The legislation the council is considering would lift the prohibition on residential properties development within 200 feet of designated Major Truck Streets in the “Stadium Transition Area Overlay District,” (STAOD) which comprises several blocks of land around the SODO arenas. Permanent residents will send more traffic into a small area, with limited transportation capacity, that is already overcrowded during regular stadium events.
City leaders are on the cusp of putting putting 58,400 jobs across Washington state at risk—including on the Seattle waterfront. Marine cargo operations along the waterfront create $4.5 billion in annual business output, $1.5 billion in labor outcome, while supporting an additional 30,600 secondary jobs.
Pinching freight thoroughfares in Seattle would impair our state’s thriving agriculture producers as well. Washington’s potato industry, as an example, has the highest yield in the nation—producing 93 million pounds annually. Washington potatoes flow through the Port to major export markets like Japan, Korea, the Philippines, and Taiwan. This activity produces an economic benefit to our state of more than $7.3 billion , and the production supply chains support approximately 32,000 direct jobs.

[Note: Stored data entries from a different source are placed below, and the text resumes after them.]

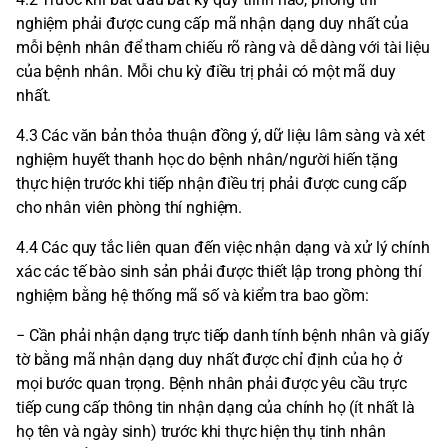
nghiệm phải được cung cấp mã nhận dạng duy nhất của
mỗi bệnh nhân để tham chiếu rõ ràng và dễ dàng với tài liệu
của bệnh nhân. Mỗi chu kỳ điều trị phải có một mã duy
nhất.
4.3 Các văn bản thỏa thuận đồng ý, dữ liệu lâm sàng và xét
nghiệm huyết thanh học do bệnh nhân/người hiến tặng
thực hiện trước khi tiếp nhận điều trị phải được cung cấp
cho nhân viên phòng thí nghiệm.
4.4 Các quy tắc liên quan đến việc nhận dạng và xử lý chính
xác các tế bào sinh sản phải được thiết lập trong phòng thí
nghiệm bằng hệ thống mã số và kiểm tra bao gồm:
− Cần phải nhận dạng trực tiếp danh tính bệnh nhân và giấy
tờ bằng mã nhận dạng duy nhất được chỉ định của họ ở
mọi bước quan trọng. Bệnh nhân phải được yêu cầu trực
tiếp cung cấp thông tin nhận dạng của chính họ (ít nhất là
họ tên và ngày sinh) trước khi thực hiện thụ tinh nhân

Although industrially zoned lands make up only 12 percent of the city’s total land, they contribute about 30 percent of the city’s annual tax revenue. It’s clear that maximizing maritime uses in these areas pays off. Port jobs provide sustainable economic benefits that have supported family-wage careers across generations. Maritime workers can still afford to live in the city where they work—an increasingly rare quality in Seattle’s downtown core.

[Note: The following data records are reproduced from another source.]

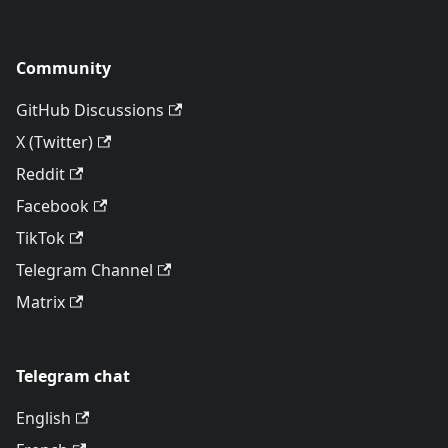
Community
GitHub Discussions
X (Twitter)
Reddit
Facebook
TikTok
Telegram Channel
Matrix
Telegram chat
English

City leaders must also consider the urgent public health and safety issues that would face future residents seeking affordable housing in SODO. In 2022, Seattle’s Industrial & Maritime Strategy Final Environmental Impact Statement (FEIS) outlined potential harms that could result from siting housing in areas that are adjacent to maritime industrial lands.

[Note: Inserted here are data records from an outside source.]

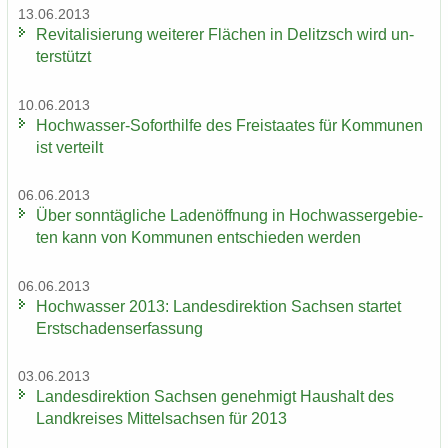
13.06.2013
Re­vi­ta­li­sie­rung wei­te­rer Flä­chen in De­litzsch wird un­
ter­stützt
10.06.2013
Hochwasser-​Soforthilfe des Frei­staa­tes für Kom­mu­nen
ist ver­teilt
06.06.2013
Über sonn­täg­li­che La­den­öff­nung in Hoch­was­ser­ge­bie­
ten kann von Kom­mu­nen ent­schie­den wer­den
06.06.2013
Hoch­was­ser 2013: Lan­des­di­rek­ti­on Sach­sen star­tet
Erst­scha­dens­er­fas­sung
03.06.2013
Lan­des­di­rek­ti­on Sach­sen ge­neh­migt Haus­halt des
Land­krei­ses Mit­tel­sach­sen für 2013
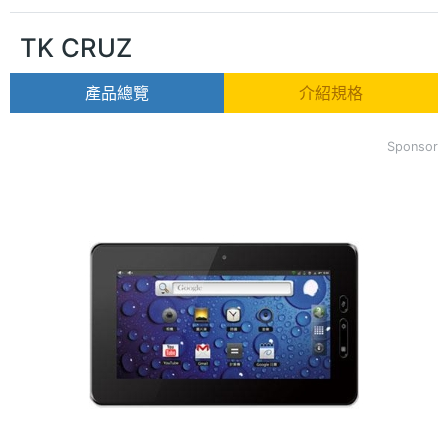
TK CRUZ
產品總覽
介紹規格
Sponsor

The EIS explicitly highlights Seattle’s history of redlining as a motivating framework for the analysis, noting the detrimental impacts of prejudicial land-use policymaking on city residents over time. The SODO subarea where the city is now contemplating residential development is rated lowest on the city’s “Access to Opportunity Index.” By moving forward with this bill, city leaders would be doubling down on residential land use policies that have already failed low-income communities and communities of color.
As the city decides whether to place affordable housing next to a very busy working waterfront, they must be clear-eyed about the significant risks that will face future tenants. Permanent SODO residents would be placed right in the middle of inhospitable maritime industrial land uses. SODO is one of the hottest areas of the city with constant noise and light pollution, complete with a 24-hour average decibel rating that exceeds federal standards for residential noise levels. The proposed development would house residents on top of an earthquake liquefaction zone that could be subject to catastrophic collapse when disaster strikes.
Existing maritime economies and future SODO tenants can’t afford the high-risk tradeoffs inherent in this proposal for the stadium overlay district. Fortunately, city leaders can look to the negotiated alternative that stakeholders, including land developers, agreed on in 2023. Opportunities for mixed-use development in Seattle could be found in the Georgetown neighborhood, where an affordable “makers district” could thrive without similar impacts on residents, or to local maritime operations.
As family-wage jobs and affordable housing opportunities in Seattle continue to contract, we need legislation that invests in the long-term wellbeing of all city residents, not just a few wealthy landowners in SODO. This proposal is a bad deal for Seattle’s working families, and our thriving maritime industry. It risks the viability of scarce maritime industrial lands that we cannot afford to lose.
Lars Turner is the International Secretary-Treasurer of the Masters, Mates, and Pilots, AFL-CIO. Gabriel Prawl is the President of the Seattle Chapter of the A. Philip Randolph Institute. Chris Voigt is the Executive Director of the Washington State Potato Commission.